Source: Research and Development Tax Credit Statistics 2019, Statistical Reference Tables – RD2
However, further analysis of the data indicates that a point of market saturation may be approaching. This would likely lead to a slowdown of the total amount paid out under RDEC, as the amount paid out under the scheme is a function of both the number of companies engaging with the scheme and the size of their claims. Because 2018 claims are still being filed, 2017 represents the most recent year for which complete data on the RDEC scheme is available, making analysis of this phenomenon somewhat challenging. 2017 saw the rate of increase for large companies engaging in RDEC for the first time start to slow. Figure 2 shows this trend more clearly.
Source: Research and Development Tax Credit Statistics 2019, Statistical Reference Tables – RD8
MMP has anticipated a point of market saturation for a number of years, given that the Large Company scheme has been in existence since 2002 and the change to RDEC. If this slowdown does occur, the number of large companies joining the scheme each year will begin to level off and perhaps fall.

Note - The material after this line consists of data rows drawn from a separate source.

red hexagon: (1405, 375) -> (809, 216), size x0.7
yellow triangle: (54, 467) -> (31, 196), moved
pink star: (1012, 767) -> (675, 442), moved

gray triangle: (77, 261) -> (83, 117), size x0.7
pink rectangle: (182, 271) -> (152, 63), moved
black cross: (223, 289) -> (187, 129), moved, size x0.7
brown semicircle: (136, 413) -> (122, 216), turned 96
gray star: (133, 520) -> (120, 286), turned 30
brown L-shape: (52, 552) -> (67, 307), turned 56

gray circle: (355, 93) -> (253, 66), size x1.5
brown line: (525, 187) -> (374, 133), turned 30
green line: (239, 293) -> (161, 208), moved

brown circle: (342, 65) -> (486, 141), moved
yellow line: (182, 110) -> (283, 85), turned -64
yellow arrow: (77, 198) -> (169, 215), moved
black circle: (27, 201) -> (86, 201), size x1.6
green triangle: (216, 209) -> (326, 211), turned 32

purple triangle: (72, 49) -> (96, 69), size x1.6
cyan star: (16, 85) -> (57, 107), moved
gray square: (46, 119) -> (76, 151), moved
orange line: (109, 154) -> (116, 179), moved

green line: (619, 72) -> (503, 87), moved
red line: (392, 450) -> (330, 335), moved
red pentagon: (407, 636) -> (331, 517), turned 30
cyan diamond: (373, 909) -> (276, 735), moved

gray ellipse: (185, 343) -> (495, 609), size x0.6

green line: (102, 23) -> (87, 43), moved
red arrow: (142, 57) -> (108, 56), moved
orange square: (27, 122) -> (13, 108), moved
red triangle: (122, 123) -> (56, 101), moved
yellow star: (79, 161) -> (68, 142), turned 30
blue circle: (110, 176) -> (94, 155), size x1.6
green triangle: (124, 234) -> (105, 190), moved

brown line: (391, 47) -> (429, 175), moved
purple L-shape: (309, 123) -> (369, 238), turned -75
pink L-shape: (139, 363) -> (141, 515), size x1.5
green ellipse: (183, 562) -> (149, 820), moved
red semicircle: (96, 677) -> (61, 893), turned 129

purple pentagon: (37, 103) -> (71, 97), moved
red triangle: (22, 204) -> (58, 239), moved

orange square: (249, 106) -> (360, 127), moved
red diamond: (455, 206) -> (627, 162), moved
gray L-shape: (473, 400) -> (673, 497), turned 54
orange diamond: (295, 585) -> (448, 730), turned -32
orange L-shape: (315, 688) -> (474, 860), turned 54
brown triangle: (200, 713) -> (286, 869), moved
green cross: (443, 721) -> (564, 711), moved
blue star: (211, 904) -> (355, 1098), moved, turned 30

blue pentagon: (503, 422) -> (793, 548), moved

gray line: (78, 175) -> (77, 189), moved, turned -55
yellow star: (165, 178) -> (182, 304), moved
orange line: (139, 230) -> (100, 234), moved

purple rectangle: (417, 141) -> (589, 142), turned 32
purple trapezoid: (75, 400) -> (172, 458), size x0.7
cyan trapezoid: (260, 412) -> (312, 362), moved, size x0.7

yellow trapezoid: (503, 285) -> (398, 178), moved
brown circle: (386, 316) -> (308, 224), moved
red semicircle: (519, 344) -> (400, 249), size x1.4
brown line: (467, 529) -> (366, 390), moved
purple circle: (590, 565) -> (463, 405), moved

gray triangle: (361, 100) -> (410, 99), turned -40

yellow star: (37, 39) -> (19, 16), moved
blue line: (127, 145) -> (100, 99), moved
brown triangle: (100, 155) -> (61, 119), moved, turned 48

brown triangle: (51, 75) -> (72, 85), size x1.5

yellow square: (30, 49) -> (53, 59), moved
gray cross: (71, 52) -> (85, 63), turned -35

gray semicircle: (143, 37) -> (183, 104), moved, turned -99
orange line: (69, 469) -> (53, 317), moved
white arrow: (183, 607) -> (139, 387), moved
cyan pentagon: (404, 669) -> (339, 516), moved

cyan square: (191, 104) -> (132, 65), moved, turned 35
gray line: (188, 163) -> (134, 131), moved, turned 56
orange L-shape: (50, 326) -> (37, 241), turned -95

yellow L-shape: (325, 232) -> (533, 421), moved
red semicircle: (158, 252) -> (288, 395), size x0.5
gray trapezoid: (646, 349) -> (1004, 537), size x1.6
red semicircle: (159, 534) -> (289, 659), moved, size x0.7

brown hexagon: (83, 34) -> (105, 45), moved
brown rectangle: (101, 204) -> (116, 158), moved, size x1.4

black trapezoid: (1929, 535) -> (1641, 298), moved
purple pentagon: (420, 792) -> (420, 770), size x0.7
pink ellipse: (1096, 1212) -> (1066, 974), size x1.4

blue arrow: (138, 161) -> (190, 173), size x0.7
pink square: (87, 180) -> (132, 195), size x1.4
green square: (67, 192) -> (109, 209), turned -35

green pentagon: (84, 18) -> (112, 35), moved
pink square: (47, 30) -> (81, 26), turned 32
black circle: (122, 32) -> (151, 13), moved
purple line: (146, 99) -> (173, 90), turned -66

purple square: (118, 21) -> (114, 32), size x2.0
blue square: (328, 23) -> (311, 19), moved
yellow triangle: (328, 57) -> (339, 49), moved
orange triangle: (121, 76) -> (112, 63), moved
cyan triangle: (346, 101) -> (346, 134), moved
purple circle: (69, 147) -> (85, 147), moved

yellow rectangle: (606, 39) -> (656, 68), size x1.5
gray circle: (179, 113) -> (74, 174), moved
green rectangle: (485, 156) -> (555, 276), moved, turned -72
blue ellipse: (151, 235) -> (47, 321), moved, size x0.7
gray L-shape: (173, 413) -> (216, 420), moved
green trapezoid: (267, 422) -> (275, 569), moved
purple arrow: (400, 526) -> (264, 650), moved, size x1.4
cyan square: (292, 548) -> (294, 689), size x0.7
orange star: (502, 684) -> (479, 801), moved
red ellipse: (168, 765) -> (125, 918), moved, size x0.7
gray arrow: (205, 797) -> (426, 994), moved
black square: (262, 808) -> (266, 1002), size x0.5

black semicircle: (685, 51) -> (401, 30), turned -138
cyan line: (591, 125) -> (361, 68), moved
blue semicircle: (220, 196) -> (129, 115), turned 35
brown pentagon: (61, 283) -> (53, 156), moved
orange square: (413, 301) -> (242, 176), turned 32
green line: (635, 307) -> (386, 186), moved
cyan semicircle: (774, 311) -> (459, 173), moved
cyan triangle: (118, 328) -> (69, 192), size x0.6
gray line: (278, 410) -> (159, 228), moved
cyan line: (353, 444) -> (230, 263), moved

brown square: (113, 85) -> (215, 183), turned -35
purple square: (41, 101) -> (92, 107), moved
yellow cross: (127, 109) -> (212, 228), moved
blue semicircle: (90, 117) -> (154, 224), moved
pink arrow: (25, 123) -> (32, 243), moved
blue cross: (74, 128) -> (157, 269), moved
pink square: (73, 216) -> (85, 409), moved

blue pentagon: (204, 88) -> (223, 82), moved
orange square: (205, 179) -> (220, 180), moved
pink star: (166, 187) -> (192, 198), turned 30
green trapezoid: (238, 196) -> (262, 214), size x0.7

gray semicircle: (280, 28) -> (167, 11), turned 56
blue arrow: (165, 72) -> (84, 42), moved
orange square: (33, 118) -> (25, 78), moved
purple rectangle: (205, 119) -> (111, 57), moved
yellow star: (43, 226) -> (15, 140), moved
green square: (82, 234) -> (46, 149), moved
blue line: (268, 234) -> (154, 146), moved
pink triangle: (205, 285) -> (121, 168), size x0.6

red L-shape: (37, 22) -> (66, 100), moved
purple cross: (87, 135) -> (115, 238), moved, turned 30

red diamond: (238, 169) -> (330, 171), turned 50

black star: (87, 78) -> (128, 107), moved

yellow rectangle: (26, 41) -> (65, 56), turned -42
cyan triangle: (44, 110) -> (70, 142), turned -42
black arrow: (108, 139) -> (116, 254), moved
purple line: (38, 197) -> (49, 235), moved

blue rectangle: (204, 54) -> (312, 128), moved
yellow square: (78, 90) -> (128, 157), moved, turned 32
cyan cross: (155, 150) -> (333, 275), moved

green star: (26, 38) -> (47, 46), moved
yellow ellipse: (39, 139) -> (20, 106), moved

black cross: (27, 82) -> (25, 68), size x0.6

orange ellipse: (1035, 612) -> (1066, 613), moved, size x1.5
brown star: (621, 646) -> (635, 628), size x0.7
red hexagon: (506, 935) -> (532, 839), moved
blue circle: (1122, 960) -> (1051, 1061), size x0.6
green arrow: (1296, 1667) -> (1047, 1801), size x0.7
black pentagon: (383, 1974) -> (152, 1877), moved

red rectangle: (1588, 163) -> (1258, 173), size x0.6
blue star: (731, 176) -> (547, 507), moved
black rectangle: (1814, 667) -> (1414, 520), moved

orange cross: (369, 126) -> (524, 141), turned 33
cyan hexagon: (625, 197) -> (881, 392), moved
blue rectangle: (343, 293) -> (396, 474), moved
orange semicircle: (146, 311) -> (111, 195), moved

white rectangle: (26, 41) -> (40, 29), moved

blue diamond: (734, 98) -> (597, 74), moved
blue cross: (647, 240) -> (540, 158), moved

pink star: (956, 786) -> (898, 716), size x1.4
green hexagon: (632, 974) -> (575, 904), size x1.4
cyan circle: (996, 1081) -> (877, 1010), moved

SME interest in the scheme shows no sign of stopping
SMEs continue to make up the vast majority of claims, with 2017 seeing over three times as many SME claims as 2013. Total SME R&D expenditure filed for 2018 so far is just 5% below the total filed in 2017, which indicates that SME R&D expenditure for 2018 is likely to show a significant year on year increase. This increase can be attributed to a number of key factors: the increased uplift to 130% which makes the scheme more generous, increasing knowledge of the scheme in industry, and most importantly the 2012 removal of the £10k lower limit on claims. In 2017, 75% of SME claims were below £50k, demonstrating that increasingly smaller businesses are taking advantage of the scheme.